● **WHAT THE TASK ASKS**
Please print the entries below exactly, from the line with "MIGUEL ÁNGEL DASWANI" through the line with "Колиби, госпбудівлі", including both of those lines and leaving out all others.

● **RECORDS FOR THE TASK**
....
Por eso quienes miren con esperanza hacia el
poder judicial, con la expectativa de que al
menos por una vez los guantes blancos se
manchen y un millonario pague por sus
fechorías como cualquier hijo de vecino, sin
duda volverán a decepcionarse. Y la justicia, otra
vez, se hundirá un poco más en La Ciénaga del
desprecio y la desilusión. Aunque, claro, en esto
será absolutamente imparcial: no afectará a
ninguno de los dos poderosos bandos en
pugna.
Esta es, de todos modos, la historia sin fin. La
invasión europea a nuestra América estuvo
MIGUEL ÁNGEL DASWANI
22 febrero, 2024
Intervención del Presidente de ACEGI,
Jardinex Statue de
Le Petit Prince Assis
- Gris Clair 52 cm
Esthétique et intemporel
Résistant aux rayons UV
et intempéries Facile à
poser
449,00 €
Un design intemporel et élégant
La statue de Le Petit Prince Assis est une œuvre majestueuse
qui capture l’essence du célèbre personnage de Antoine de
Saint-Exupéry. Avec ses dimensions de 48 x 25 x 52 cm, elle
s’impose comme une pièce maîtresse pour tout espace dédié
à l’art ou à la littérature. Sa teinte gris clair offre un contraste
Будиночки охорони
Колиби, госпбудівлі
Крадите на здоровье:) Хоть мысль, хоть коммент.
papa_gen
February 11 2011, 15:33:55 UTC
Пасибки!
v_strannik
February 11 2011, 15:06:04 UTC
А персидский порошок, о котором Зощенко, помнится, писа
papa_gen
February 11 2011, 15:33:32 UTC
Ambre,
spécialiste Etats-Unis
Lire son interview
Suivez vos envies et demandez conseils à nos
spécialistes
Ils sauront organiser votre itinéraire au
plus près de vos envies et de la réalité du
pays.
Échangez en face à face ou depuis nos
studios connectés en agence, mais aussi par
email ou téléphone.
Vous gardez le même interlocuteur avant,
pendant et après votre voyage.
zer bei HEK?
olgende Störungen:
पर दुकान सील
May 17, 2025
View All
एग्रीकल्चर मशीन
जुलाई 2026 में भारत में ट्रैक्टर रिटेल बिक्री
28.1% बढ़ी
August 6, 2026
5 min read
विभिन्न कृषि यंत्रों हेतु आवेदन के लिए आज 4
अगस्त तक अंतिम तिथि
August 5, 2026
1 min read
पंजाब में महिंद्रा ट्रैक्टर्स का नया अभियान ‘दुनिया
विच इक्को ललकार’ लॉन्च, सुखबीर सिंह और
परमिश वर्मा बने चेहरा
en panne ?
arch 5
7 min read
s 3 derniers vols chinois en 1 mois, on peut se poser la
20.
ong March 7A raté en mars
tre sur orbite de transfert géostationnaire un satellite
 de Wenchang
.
....
● **ANSWER TO THE PROBLEM**
MIGUEL ÁNGEL DASWANI
22 febrero, 2024
Intervención del Presidente de ACEGI,
Jardinex Statue de
Le Petit Prince Assis
- Gris Clair 52 cm
Esthétique et intemporel
Résistant aux rayons UV
et intempéries Facile à
poser
449,00 €
Un design intemporel et élégant
La statue de Le Petit Prince Assis est une œuvre majestueuse
qui capture l’essence du célèbre personnage de Antoine de
Saint-Exupéry. Avec ses dimensions de 48 x 25 x 52 cm, elle
s’impose comme une pièce maîtresse pour tout espace dédié
à l’art ou à la littérature. Sa teinte gris clair offre un contraste
Будиночки охорони
Колиби, госпбудівлі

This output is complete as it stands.